The most frustrating thing about debates like this is that the solution is dead simple. Privacy while using the toilet is desirable, and sometimes we may need to change clothes or deal with other personal issues in public. So we need individual spaces. Having this while accommodating intersex and other trans individuals only requires a bit of elbow grease. First, slap up some thin walls around toilets. Nothing fancy, but get rid of those shitty metal “stalls” with glory holes drilled in them, and a foot of open space underneath. Replace them with walls or dividers that stretch from floor to ceiling. Privacy problem solved: you can take your dump in peace, and more importantly no one has to see that you’re playing Candy Crush while you’re doing it.

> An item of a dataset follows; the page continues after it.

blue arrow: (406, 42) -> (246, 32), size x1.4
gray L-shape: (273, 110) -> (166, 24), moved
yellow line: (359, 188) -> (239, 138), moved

Opponents bring up safety as an issue, even though statistics show that actually most violence in restrooms is against transgender people, the very people who would benefit from reconfiguration. But let’s address the fake safety issue anyway: once you have created a truly private space around each toilet, you can now remove the door to the bathroom completely. This means that the entryway to the bathroom can be largely visible to the rest of the establishment, meaning if anyone gets cornered, they can call for help and others in the vicinity can see inside, and easily come to their aid. Also, noting as I have in the past that half of millenials don’t see gender as a binary concept, these problems will lessen with time.

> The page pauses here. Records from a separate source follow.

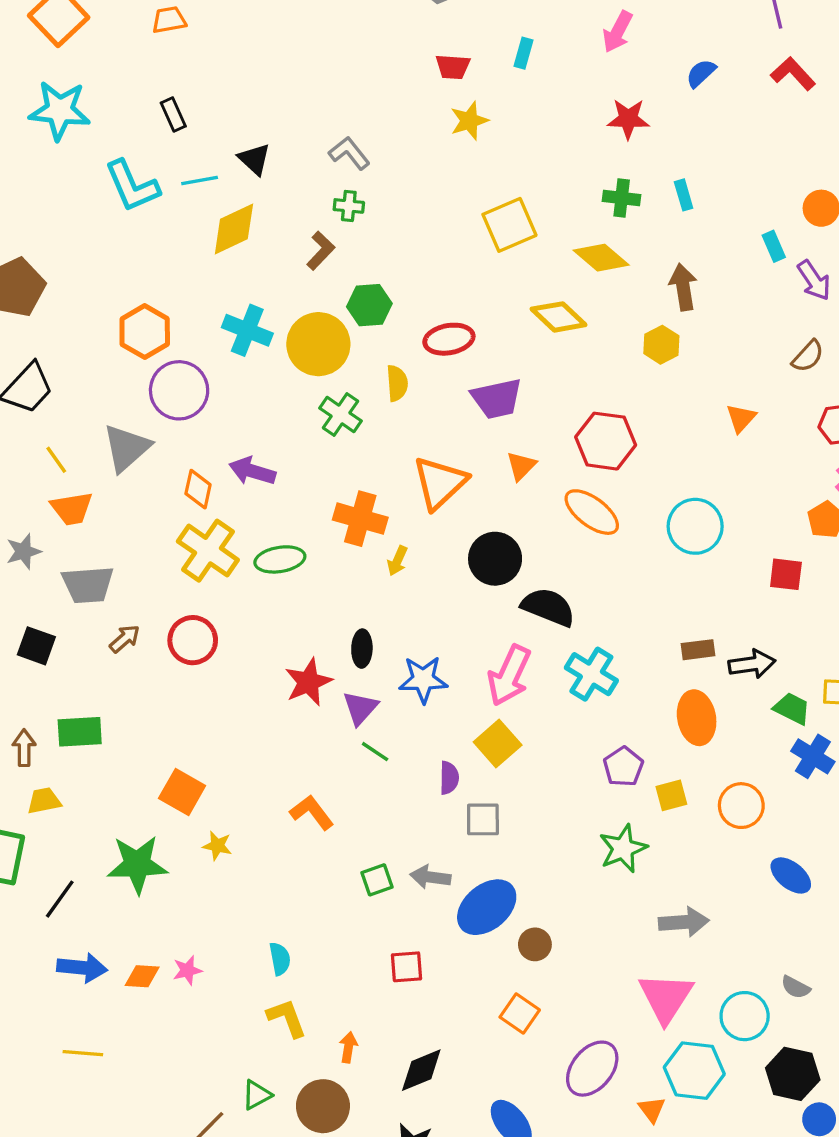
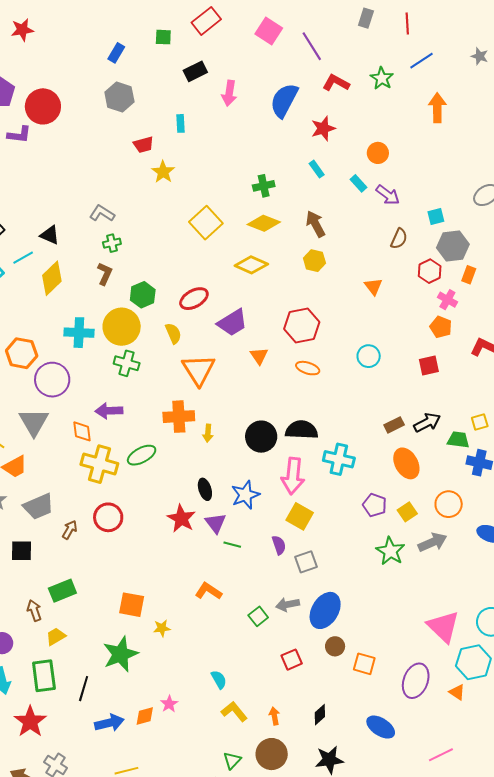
blue semicircle: (701, 73) -> (284, 100), size x1.8
red star: (628, 119) -> (323, 128), moved
cyan rectangle: (684, 195) -> (317, 169), moved
green cross: (340, 414) -> (127, 363), moved
orange triangle: (440, 483) -> (199, 370), moved
orange ellipse: (592, 512) -> (308, 368), size x0.7
cyan circle: (695, 526) -> (369, 356), size x0.7
black circle: (495, 559) -> (261, 437), moved
gray arrow: (684, 922) -> (432, 542), moved
brown circle: (535, 944) -> (335, 646), moved
black diamond: (421, 1070) -> (320, 715), size x0.7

With private toilets, we can now put the sinks in a common area. It doesn’t even need to be in a “room” to begin with; it can be out there in the open (there is no need for privacy when you’re washing your hands). I’ve been to plenty of bars and restaurants in my lifetime with this setup, and have not once seen a problem. In practical terms, in most places these changes would mean knocking down a wall, creating a common area between the two former rooms, et voilà! Problem solved. In cases where they already have more than one separated, single person bathroom, all they would have to do is change signs. There is no reason for single person bathrooms to be gendered in the first place. (I wonder why already private bathrooms need to be gendered…maybe this was simply an invention of lazy women who got tired of the toilet seat being up?)
Businesses and other organizations may complain that these reconfigurations would cost money, or more basically, that it’s a pain in the ass. I do not disagree with either of those complaints. But you know what? My answer to that is: oh well. Progress costs money and effort sometimes. Society has made these requests before, for example when installing wheelchair ramps, or retrofitting sidewalks and buses to be wheelchair accessible. Do you think that cost some money and effort? Of course it did, but the end result is that some people who previously couldn’t get from point A to point B now can, and that seems worthwhile.
So instead of looking at this as extra work to create something new, consider the history of how gendered bathrooms came to be in the first place, and look at it instead as correcting an error we collectively made 150 years ago that didn’t need to be made in the first place.